Tuesday, March 24, 2009

The Enigma

If works of art have manifestos, they are revealed in their first moments and their last. An artist with a fine ear can suggest the breadth and the wholeness of the work to come in the first line, the first shot, and return us to that wholeness in its final moments. The Wrestler begins with an orgiastic array of newspaper headlines, rave flyers, and then a sequence twenty years later in which we follow the heaving, weathered wrestler through narrow halls into a high school gym. What intrigues me here is not what we see, but what we don't see - his face. Then, a fan appears, tells him he was his first match, and the camera tilts to reveal the hint of a profile - ah, I think, the fan melts him a little, here we get to see the man - but the moment passes, and the camera focuses again on his back, following as he walks out, walks on.

The movie falls into the perennial category of the biopic, a genre that all but promises to show us the hero's highest and lowest moments, his worst humiliations and his most private epiphanies. We see all of these, but still the camera returns to his back again and again, reminding us, maybe, that we are no closer to the man than the spectators who line his ring. We see him, in a long unbroken shot, walk from the staff bathroom of a grocery store through a depressing series of rooms and staircases to arrive at an open doorway: the portal to his new life behind the deli counter. This scene, powerful in itself, gains in significance when placed in the context of another, famous scene: the long unbroken shot in Scorcese's Goodfellas that follows Henry and Karen past the long line outside a nightclub through a back door, down a long staircase and right to the edge of the stage, the best seat in the house. Henry is a new initiate into the mafia, and here the camera shows us the ease with which things fall out of his way, the peripherality of the world when Henry and his girl are at its centre. In The Wrester, the walk becomes a long, anonymous descent into shame.

We see, maybe, things that his fans don't see - this moment, his many rejections at the hands of the few he cares to love, or thinks he loves - but does this mean that we know him? Almost all movies are based on the premise that we will understand and feel that we know these characters enough to care about what happens to them; this is both an explicit goal of writers (make your characters real) and a draw for audiences. But if we think of these characters as real people, as we are meant to, then isn't there something arrogant at the heart of the whole enterprise, that we can enter a theatre for two hours and say that we know the full measure of another person? We see what we are meant to see, but this does not mean that we know, and above all we have not gained the right to say we deserve to know.

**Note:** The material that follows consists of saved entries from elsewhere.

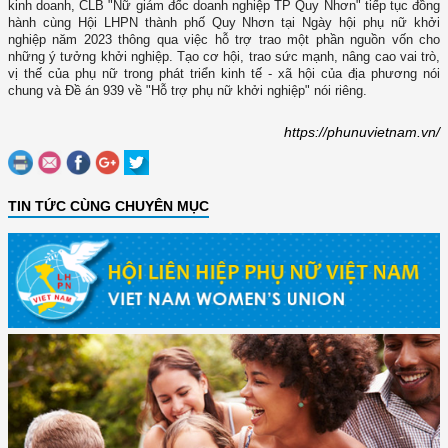
kinh doanh, CLB "Nữ giám đốc doanh nghiệp TP Quy Nhơn" tiếp tục đồng
hành cùng Hội LHPN thành phố Quy Nhơn tại Ngày hội phụ nữ khởi
nghiệp năm 2023 thông qua việc hỗ trợ trao một phần nguồn vốn cho
những ý tưởng khởi nghiệp. Tạo cơ hội, trao sức mạnh, nâng cao vai trò,
vị thế của phụ nữ trong phát triển kinh tế - xã hội của địa phương nói
chung và Đề án 939 về "Hỗ trợ phụ nữ khởi nghiệp" nói riêng.
https://phunuvietnam.vn/
TIN TỨC CÙNG CHUYÊN MỤC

Why should the wrestler tell us more than we need, or more than he wishes to divulge? The ending of The Wrestler cuts us off at a point where we may most want to know more, and this, understood along with the movie's opening scenes, becomes the source of its incredible poignancy and emotional power. For however involving a movie may be that shows us a character's naked interior, far more involving is a movie whose central character holds something back, out of dignity and pride. For the first time, the act of leaving the theatre felt, to me, somehow genuine - we do not know this man, we have only encountered him, and now we all exit our seats and return to our own, private lives, knowing little more than we did when we entered.